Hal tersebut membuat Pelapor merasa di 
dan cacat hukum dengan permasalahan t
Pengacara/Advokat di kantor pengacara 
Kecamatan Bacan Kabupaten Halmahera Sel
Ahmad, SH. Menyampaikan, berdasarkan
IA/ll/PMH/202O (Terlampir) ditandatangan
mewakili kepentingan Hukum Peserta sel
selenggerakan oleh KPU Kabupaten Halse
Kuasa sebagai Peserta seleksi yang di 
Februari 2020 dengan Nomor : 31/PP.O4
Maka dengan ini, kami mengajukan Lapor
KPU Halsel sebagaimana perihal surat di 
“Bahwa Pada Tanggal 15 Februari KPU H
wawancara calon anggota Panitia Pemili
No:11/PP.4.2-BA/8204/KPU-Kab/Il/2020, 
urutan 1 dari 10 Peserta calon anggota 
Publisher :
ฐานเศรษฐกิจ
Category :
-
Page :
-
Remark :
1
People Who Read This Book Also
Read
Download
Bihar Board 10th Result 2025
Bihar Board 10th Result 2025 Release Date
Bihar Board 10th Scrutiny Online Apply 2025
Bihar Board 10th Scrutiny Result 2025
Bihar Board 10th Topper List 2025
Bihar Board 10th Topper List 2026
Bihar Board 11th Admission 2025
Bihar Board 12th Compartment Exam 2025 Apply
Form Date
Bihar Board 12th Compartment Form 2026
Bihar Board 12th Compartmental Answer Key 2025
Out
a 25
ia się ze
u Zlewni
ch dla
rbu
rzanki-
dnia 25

******

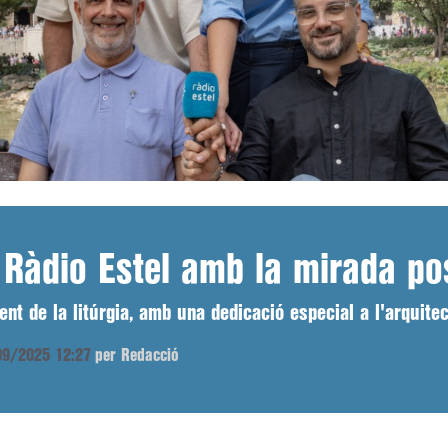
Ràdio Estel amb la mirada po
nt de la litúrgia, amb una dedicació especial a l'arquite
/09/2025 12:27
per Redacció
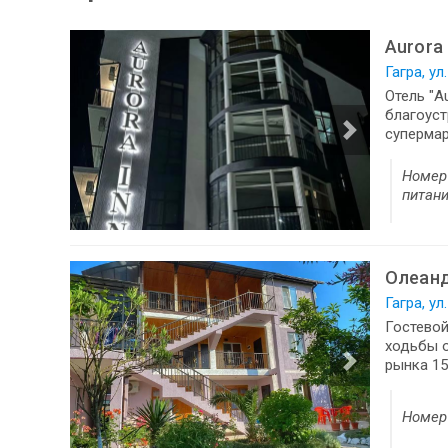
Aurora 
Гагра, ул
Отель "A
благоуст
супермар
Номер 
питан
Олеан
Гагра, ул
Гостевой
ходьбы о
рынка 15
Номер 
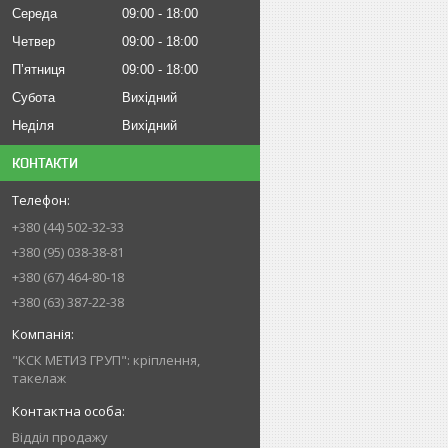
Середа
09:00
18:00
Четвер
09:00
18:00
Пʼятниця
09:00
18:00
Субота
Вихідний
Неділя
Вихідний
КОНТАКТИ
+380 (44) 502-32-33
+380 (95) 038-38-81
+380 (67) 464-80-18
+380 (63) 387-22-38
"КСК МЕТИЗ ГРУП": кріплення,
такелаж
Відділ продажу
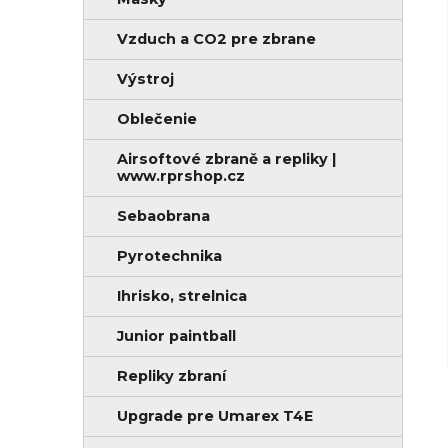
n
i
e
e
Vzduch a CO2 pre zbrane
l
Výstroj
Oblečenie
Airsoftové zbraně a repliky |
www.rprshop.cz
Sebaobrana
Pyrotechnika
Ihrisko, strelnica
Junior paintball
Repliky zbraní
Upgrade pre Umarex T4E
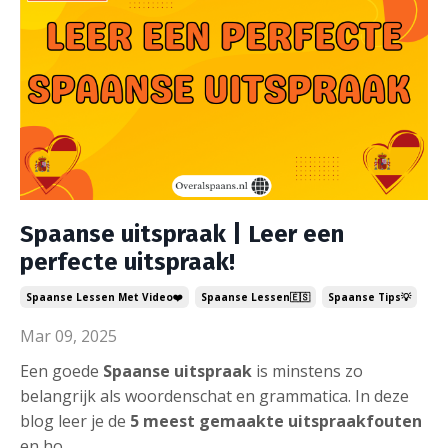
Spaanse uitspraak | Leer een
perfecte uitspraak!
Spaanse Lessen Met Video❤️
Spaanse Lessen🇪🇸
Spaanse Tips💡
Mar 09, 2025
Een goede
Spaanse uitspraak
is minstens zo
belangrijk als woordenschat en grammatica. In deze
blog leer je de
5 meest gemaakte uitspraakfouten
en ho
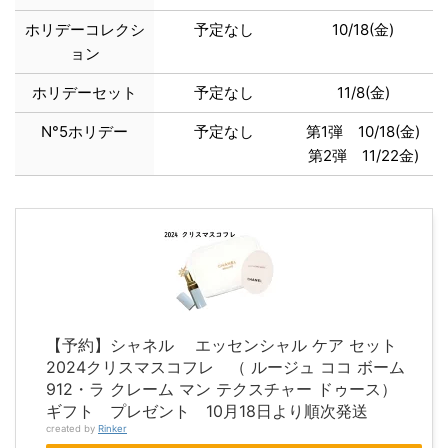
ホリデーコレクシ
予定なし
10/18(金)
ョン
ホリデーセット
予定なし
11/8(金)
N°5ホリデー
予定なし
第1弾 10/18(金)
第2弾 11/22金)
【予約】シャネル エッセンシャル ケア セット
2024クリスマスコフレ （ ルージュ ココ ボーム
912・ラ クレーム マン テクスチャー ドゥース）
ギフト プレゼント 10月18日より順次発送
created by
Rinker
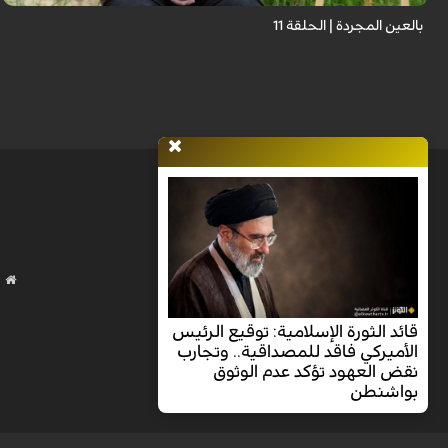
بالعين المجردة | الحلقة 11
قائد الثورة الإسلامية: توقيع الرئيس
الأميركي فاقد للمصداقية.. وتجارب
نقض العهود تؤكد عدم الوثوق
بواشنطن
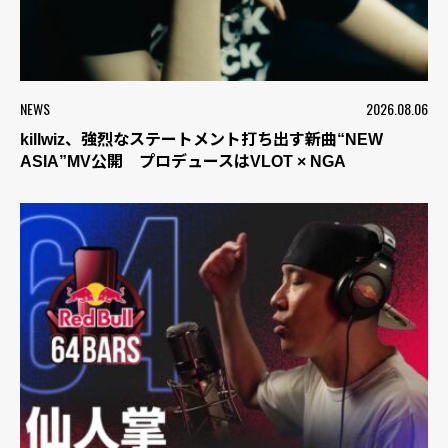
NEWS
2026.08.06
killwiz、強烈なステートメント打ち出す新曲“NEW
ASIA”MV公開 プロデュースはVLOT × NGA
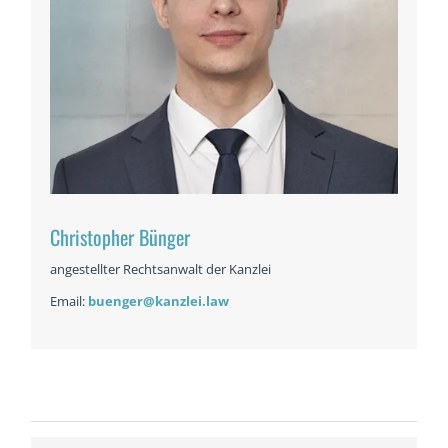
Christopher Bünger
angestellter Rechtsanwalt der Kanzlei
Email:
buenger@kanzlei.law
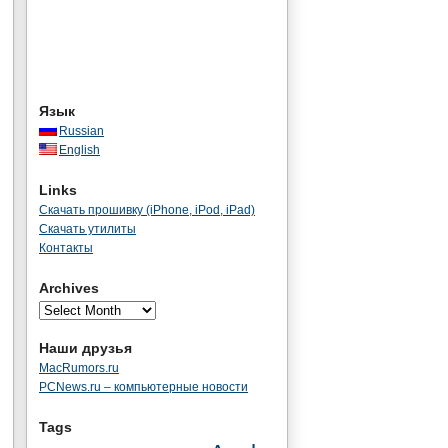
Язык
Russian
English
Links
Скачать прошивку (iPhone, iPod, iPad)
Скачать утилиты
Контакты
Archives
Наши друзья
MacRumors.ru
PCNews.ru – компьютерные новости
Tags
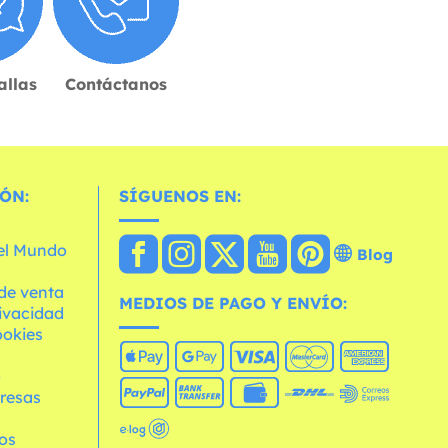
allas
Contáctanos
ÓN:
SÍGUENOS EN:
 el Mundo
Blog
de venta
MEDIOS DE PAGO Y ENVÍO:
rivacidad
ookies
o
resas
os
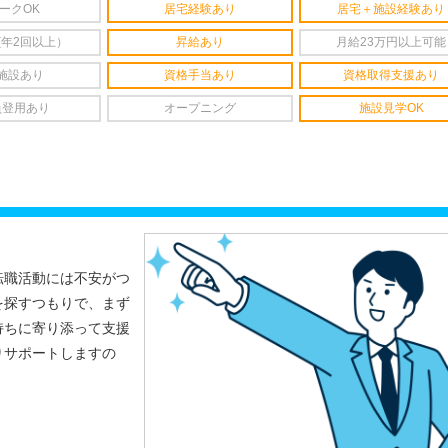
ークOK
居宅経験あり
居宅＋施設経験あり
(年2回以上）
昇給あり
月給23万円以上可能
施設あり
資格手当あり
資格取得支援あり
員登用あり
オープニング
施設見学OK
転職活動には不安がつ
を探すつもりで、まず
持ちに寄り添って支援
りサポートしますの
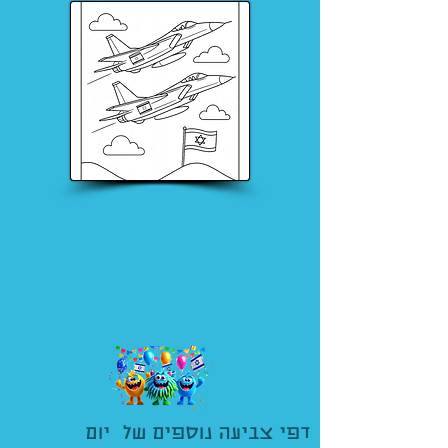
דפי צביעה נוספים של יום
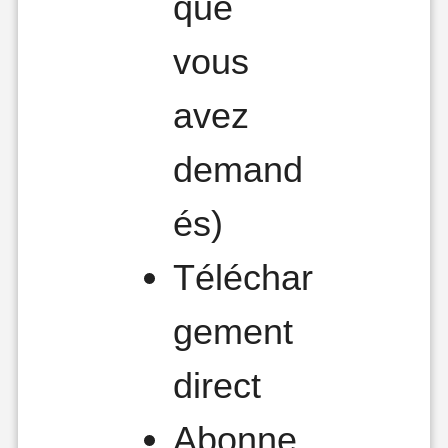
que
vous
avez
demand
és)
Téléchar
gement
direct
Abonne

******

Directions.
Read through the entries above and copy each line that has the string "Apply" in it.

Output of the exercise.
Bihar Board 10th Scrutiny Online Apply 2025
Bihar Board 12th Compartment Exam 2025 Apply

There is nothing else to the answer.